A reforma da tabela do Imposto de Renda representa:
- alívio fiscal para a classe média e faixas de renda moderada;
- redução do impacto do IR sobre o consumo;
- maior poder aquisitivo mensal para milhões de trabalhadores;
- mudança significativa na forma como o Brasil tributa a renda.
Especialistas destacam que a atualização da tabela é uma resposta à inflação acumulada e ao aumento real do salário mínimo nos últimos anos, corrigindo distorções que vinham penalizando contribuintes de média renda.
FAQ – Novo piso do Imposto de Renda
Quando o novo piso de isenção do IR entra em vigor?

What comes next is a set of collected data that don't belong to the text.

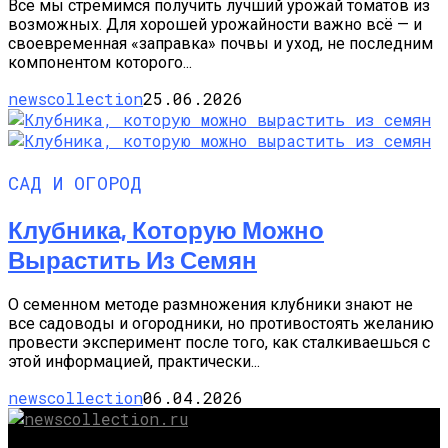
Все мы стремимся получить лучший урожай томатов из
возможных. Для хорошей урожайности важно всё — и
своевременная «заправка» почвы и уход, не последним
компонентом которого...
newscollection
25.06.2026
САД И ОГОРОД
Клубника, Которую Можно
Вырастить Из Семян
О семенном методе размножения клубники знают не
все садоводы и огородники, но противостоять желанию
провести эксперимент после того, как сталкиваешься с
этой информацией, практически...
newscollection
06.04.2026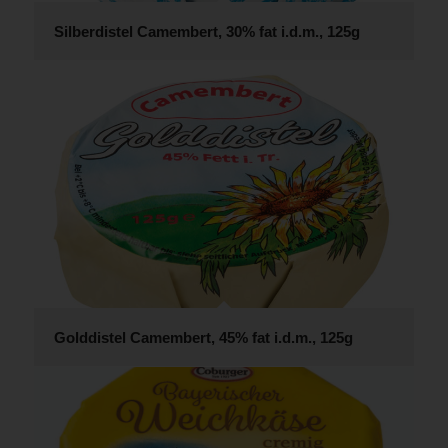
Silberdistel Camembert, 30% fat i.d.m., 125g
Golddistel Camembert, 45% fat i.d.m., 125g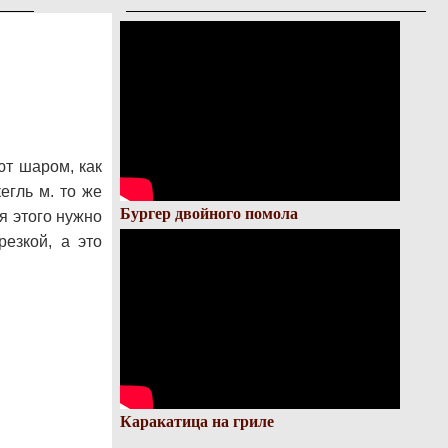
ют шаром, как
егль м. то же
Бургер двойного помола
я этого нужно
езкой, а это
Каракатица на гриле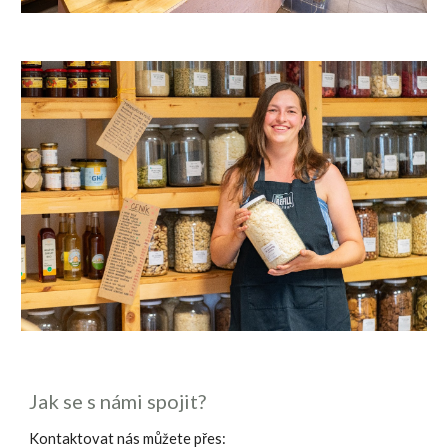
Jak se s námi spojit?
Kontaktovat nás můžete přes: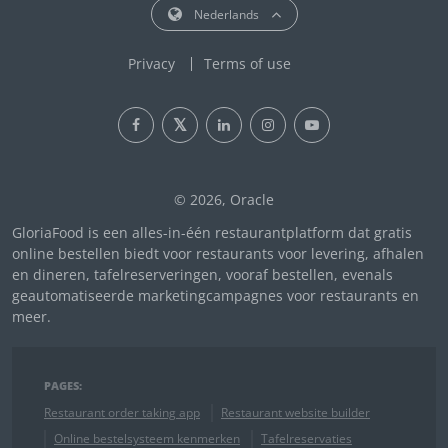
Nederlands
Privacy
Terms of use
© 2026, Oracle
GloriaFood is een alles-in-één restaurantplatform dat gratis
online bestellen biedt voor restaurants voor levering, afhalen
en dineren, tafelreserveringen, vooraf bestellen, evenals
geautomatiseerde marketingcampagnes voor restaurants en
meer.
PAGES:
Restaurant order taking app
Restaurant website builder
Online bestelsysteem kenmerken
Tafelreservaties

A partir de 1º de janeiro de 2026 para retenção mensal e declaração anual referente a 2026.
Quem ficará isento do IR com as novas regras?
Quem ganha até R$ 5.000 por mês e quem tem renda tributável anual de até R$ 60.000.
Como fica a tributação para quem ganha mais de R$ 5.000?
Haverá redução gradual de imposto entre R$ 5.000,01 e R$ 7.350, e regras tradicionais acima desse limite.
O que muda para dividendos e altas rendas?
Dividendos acima de R$ 50 mil mensais terão retenção de 10%, e contribuintes com renda anual alta estarão sujeitos a um imposto mínimo progressivo.
Aviso ao leitor: esta reportagem é informativa e explicativa, com base em normas oficiais e análises públicas, e não constitui consultoria tributária.